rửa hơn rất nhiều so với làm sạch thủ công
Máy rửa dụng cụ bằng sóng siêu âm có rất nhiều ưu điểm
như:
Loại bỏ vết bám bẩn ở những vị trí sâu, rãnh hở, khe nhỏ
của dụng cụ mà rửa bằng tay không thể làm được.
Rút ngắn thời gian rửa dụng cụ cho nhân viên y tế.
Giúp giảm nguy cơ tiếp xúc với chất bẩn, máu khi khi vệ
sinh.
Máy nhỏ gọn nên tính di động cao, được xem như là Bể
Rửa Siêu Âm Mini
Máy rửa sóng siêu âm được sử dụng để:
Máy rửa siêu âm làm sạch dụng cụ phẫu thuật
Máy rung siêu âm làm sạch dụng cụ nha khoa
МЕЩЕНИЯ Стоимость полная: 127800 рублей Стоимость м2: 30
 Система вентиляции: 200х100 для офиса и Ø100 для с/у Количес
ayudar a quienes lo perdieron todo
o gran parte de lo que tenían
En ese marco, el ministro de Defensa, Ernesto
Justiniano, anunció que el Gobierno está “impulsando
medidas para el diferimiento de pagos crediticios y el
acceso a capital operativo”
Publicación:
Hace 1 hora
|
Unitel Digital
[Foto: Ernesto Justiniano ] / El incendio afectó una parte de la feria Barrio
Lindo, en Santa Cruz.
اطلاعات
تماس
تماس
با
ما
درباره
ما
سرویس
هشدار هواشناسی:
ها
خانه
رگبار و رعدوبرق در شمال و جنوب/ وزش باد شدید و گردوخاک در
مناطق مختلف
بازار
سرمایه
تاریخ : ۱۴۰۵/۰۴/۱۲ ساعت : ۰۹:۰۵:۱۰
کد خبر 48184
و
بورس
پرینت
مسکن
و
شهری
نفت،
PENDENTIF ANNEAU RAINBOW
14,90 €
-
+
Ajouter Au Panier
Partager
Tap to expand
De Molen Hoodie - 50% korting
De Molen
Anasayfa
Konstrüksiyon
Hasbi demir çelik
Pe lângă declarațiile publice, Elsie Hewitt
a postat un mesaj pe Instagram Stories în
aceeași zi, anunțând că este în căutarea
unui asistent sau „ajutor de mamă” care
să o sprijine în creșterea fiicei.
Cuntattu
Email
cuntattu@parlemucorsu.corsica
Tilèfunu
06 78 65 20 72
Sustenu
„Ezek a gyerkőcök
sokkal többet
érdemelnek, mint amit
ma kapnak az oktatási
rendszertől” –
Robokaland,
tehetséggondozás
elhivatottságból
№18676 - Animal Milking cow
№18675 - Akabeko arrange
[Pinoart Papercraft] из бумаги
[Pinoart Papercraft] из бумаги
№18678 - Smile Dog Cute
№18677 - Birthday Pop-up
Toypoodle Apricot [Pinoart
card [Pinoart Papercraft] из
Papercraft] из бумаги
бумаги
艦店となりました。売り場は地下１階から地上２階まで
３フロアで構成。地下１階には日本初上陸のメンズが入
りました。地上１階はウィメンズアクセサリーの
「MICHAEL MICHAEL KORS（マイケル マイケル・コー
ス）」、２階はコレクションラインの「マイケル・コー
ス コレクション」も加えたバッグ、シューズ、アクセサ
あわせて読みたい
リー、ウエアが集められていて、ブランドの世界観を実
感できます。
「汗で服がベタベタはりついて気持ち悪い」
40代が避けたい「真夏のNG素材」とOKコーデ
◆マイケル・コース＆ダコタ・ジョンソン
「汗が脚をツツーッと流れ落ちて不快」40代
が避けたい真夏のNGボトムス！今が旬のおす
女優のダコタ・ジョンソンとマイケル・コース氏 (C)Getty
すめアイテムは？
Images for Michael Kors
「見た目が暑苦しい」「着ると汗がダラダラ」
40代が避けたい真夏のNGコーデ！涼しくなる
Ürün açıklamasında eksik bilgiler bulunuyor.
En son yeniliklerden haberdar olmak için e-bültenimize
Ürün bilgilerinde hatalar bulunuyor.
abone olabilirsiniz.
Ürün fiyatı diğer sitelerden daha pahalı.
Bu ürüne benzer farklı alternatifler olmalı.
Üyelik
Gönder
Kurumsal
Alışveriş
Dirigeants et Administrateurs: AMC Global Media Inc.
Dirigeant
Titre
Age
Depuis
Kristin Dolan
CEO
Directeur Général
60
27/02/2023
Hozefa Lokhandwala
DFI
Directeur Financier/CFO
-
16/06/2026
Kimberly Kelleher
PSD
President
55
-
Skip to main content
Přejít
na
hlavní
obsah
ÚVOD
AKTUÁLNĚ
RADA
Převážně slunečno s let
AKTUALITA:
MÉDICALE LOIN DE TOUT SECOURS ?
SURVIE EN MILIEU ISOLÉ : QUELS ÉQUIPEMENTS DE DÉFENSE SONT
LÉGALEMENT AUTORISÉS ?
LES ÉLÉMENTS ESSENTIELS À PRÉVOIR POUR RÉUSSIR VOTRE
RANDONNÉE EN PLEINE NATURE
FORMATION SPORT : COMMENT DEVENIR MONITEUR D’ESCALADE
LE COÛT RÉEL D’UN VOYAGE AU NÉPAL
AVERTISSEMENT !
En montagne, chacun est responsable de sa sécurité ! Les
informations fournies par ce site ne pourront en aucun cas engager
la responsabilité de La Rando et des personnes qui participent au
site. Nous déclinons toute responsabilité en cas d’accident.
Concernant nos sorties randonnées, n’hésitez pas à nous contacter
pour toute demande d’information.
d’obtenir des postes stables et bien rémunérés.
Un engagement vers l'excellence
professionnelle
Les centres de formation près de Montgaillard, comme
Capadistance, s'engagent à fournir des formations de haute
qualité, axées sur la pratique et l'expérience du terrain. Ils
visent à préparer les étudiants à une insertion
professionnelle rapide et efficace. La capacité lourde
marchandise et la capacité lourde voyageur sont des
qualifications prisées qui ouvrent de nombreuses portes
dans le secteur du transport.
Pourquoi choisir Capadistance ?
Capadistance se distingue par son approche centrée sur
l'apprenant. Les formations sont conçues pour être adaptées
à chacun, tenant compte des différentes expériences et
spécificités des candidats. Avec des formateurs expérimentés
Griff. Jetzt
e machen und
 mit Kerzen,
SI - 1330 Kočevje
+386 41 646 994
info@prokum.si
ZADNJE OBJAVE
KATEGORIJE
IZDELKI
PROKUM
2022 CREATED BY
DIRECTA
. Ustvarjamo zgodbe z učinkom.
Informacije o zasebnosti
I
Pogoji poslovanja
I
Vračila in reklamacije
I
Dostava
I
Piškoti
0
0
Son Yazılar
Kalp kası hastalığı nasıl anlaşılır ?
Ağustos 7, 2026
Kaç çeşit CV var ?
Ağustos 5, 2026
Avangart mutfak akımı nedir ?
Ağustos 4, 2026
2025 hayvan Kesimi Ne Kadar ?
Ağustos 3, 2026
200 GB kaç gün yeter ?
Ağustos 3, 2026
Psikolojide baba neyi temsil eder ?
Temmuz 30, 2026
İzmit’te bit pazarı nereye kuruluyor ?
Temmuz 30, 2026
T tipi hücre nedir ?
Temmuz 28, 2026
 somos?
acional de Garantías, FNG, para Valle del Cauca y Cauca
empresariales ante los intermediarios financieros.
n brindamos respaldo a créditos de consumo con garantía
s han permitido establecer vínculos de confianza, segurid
────────────────
◆ TO DO:
Tell how many lines above contain the word "dụng". Give the number alone.

◆ ANSWER BOX:
6